● Assignment: When you copy the entries, omit the images and keep every word as it is.

● Data extract:
..........
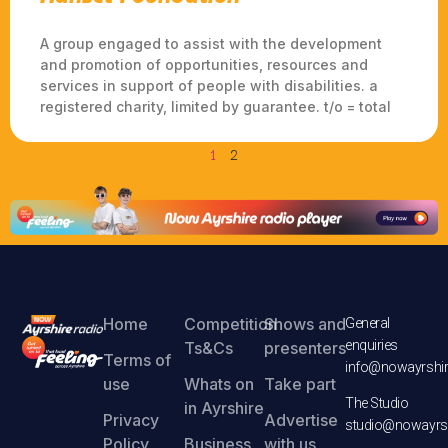
A group engaged to assist with the development
and promotion of opportunities, resources and
services in support of people with disabilities. a
registered charity, limited by guarantee. t/o = total
1
2
Home
Competition
Shows and
General
enquiries
Ts&Cs
presenters
Terms of
info@nowayrshir
use
Whats on
Take part
The Studio
in Ayrshire
Privacy
Advertise
studio@nowayrsh
Policy
Business
with us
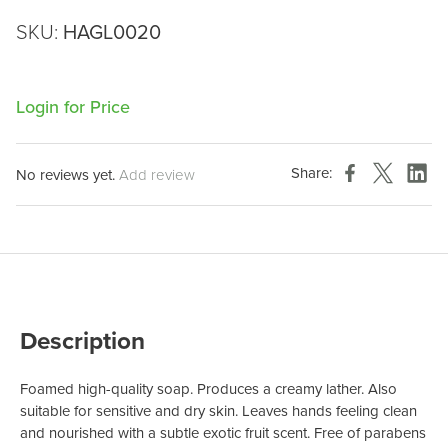
SKU:
HAGL0020
Login for Price
Share:
No reviews yet.
Add review
Description
Foamed high-quality soap. Produces a creamy lather. Also
suitable for sensitive and dry skin. Leaves hands feeling clean
and nourished with a subtle exotic fruit scent. Free of parabens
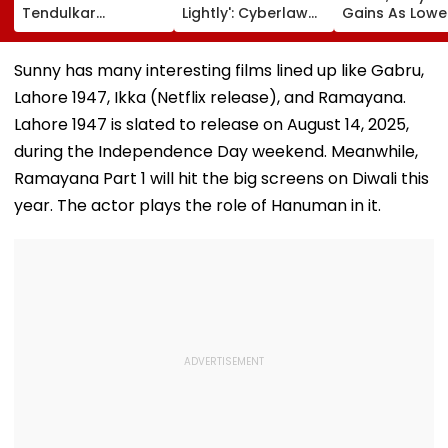
Tendulkar
Lightly': Cyberlaw
Gains As Lower
Recreates Kajol's
Expert Pavan
Prices, RBI Poli
Iconic Kabhi Khushi
Duggal Reacts On
Support Senti
Kabhie Gham
Meta's Apology
Sunny has many interesting films lined up like Gabru,
Scene, Fans Can't
Lahore 1947, Ikka (Netflix release), and Ramayana.
Get Enough | Video
Lahore 1947 is slated to release on August 14, 2025,
during the Independence Day weekend. Meanwhile,
Ramayana Part 1 will hit the big screens on Diwali this
year. The actor plays the role of Hanuman in it.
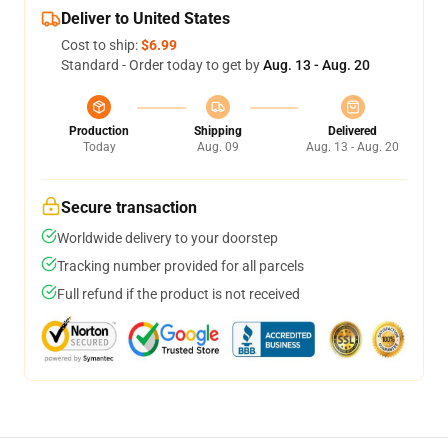
Deliver to United States
Cost to ship:
$6.99
Standard - Order today to get by
Aug. 13 - Aug. 20
Production
Shipping
Delivered
Today
Aug. 09
Aug. 13 - Aug. 20
Secure transaction
Worldwide delivery to your doorstep
Tracking number provided for all parcels
Full refund if the product is not received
..........
● Completed exercise:
A group engaged to assist with the development
and promotion of opportunities, resources and
services in support of people with disabilities. a
registered charity, limited by guarantee. t/o = total
1
2
Home
Competition
Shows and
General
enquiries
Ts&Cs
presenters
Terms of
info@nowayrshir
use
Whats on
Take part
The Studio
in Ayrshire
Privacy
Advertise
studio@nowayrsh
Policy
Business
with us
SKU:
HAGL0020
Login for Price
Share:
No reviews yet.
Add review
Description
Foamed high-quality soap. Produces a creamy lather. Also
suitable for sensitive and dry skin. Leaves hands feeling clean
and nourished with a subtle exotic fruit scent. Free of parabens
Tendulkar
Lightly': Cyberlaw
Gains As Lower
Recreates Kajol's
Expert Pavan
Prices, RBI Poli
Iconic Kabhi Khushi
Duggal Reacts On
Support Senti
Kabhie Gham
Meta's Apology
Sunny has many interesting films lined up like Gabru,
Scene, Fans Can't
Lahore 1947, Ikka (Netflix release), and Ramayana.
Get Enough | Video
Lahore 1947 is slated to release on August 14, 2025,
during the Independence Day weekend. Meanwhile,
Ramayana Part 1 will hit the big screens on Diwali this
year. The actor plays the role of Hanuman in it.
Deliver to United States
Cost to ship:
$6.99
Standard - Order today to get by
Aug. 13 - Aug. 20
Production
Shipping
Delivered
Today
Aug. 09
Aug. 13 - Aug. 20
Secure transaction
Worldwide delivery to your doorstep
Tracking number provided for all parcels
Full refund if the product is not received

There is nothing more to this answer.